AUSTIN,
Texas -- Osama bin Laden is back, and suddenly no one gives a damn? What is this??!!
The White House spokesman announced, "This is about more than one man." The president
now says it "really doesn't matter much" if bin Laden is dead or alive. This is
the same president who promised to bring him back "dead or alive," isn't it?
Howard Kurtz of The Washington Post dismissed bin Laden as "a blast from the
past." Well, that was a helluva blast, Howard, and I for one haven't forgotten
it. I want that son of a bitch dead or alive, and I want getting him to be this
country's top priority in terms of enemies.
Maybe they're downplaying bin Laden because he's so hard to get. I can understand
that. It was always more of a complicated international police operation than
a matter of bombing poor Afghanistan. But we knew going in that it was "a different
kind of war" and that we were in it for the long haul. The one thing I never expected
was that we'd just drop the whole thing.
I know we are not actually doing that, that we still have people hunting "O-sama
Bin," as he is called in Texas, probably night and day. But the degree of focus
and determination makes a difference in a long criminal hunt. When you let your
task force get distracted by new cases, you lose focus. Like the sniper case,
this one will probably be solved by a piece of luck, "a break," but you have to
be looking hard for the break.
What is the tactical advantage in dismissing his reappearance as though it
were of no consequence? That only encourages reluctantly cooperating intelligence
agencies, like the one in Pakistan, to think, "Whew, heat's off."
We weren't attacked by Iraq, we were attacked by bin Laden's terrorist network.
We weren't attacked with nuclear weapons, we were attacked with box-cutters. That
hate-crazed religious fanatic, so intoxicated by his own mad rhetoric that he
thinks he has a right to kill people, is a clear and present danger. His organization
has been striking all over the world, even blowing up Aussies in the paradisiacal
Bali. But we're all supposed to focus on Saddam Hussein.
OK, let's. It seems to me we should all recognize there's a real downside risk
to doing nothing about Saddam Hussein. I understand the case for doing something
is well-made in Ken Pollack's new book, "The Threatening Storm" (it's a serious
journalistic no-no to cite a book you haven't read: I've barely started it --but
the reviews were good). I also think we need to recognize there's a grave downside
risk to invading his country. I don't mean to dismiss the horror of war, and I
highly recommend Chris Hedges' splendid little book (which I have finished) "War
Is a Force That Gives Us Meaning." Hedges spent years covering wars and has written
the book "not to dissuade us from war, but to understand it." His understanding
is profound and was earned on the ground.

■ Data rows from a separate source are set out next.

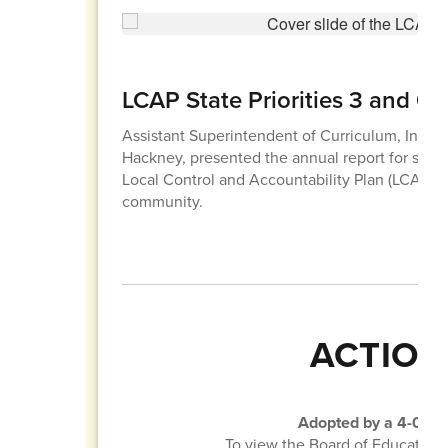
LCAP State Priorities 3 and 6
Assistant Superintendent of Curriculum, Instruc
Hackney, presented the annual report for state pr
Local Control and Accountability Plan (LCAP) 
community.
ACTION
Adopted by a 4-0 vot
To view the Board of Education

But (she said, taking up the argument again), the greatest risk for us in invading
Iraq is probably not war itself, so much as: What happens after we win? The risks
of an invasion setting off reactions from a hideous civil war in Iraq to toppling
regimes all over the Middle East is very real. Also at risk is the very international
cooperation necessary to track Al Qaeda.
There is a batty degree of triumphalism loose in this country right now. We
are brushing off world opinion as though it mattered not a whit what other people
think of us. People say dismissively, "Oh, the French have always hated us." That
is simply not true. Or, "The Italians are always demonstrating about something."
Half a million of them? The National Review even saw fit to run a piece by some
juvenile jerk attacking Canadians as a bunch of whiny wimps. Great, just what
we need -- let's see if we can possibly alienate the best neighbor any country
ever had.
In the first place, that kind of arrogance is exactly what creates terrorists.
In the second place, it is the cooperation of Arab countries we particularly need
at this point. And long-term, when our most serious problems will be lack of water,
overpopulation and global warming, international cooperation will be critical
to our lives.
The way one solves problems obviously influences not only the outcome, but
the kinds of problems one faces after the immediate problem is settled. If we
use war, the other problems will in turn be harder to solve. Including and especially
getting bin Laden.
So it seems to me we should be engaged not in some simplistic debate about
hawks and doves, or even chickenhawks and doves, but a sober, thorough and very
realistic weighing of the relative risks involved. While we focus on Al Qaeda.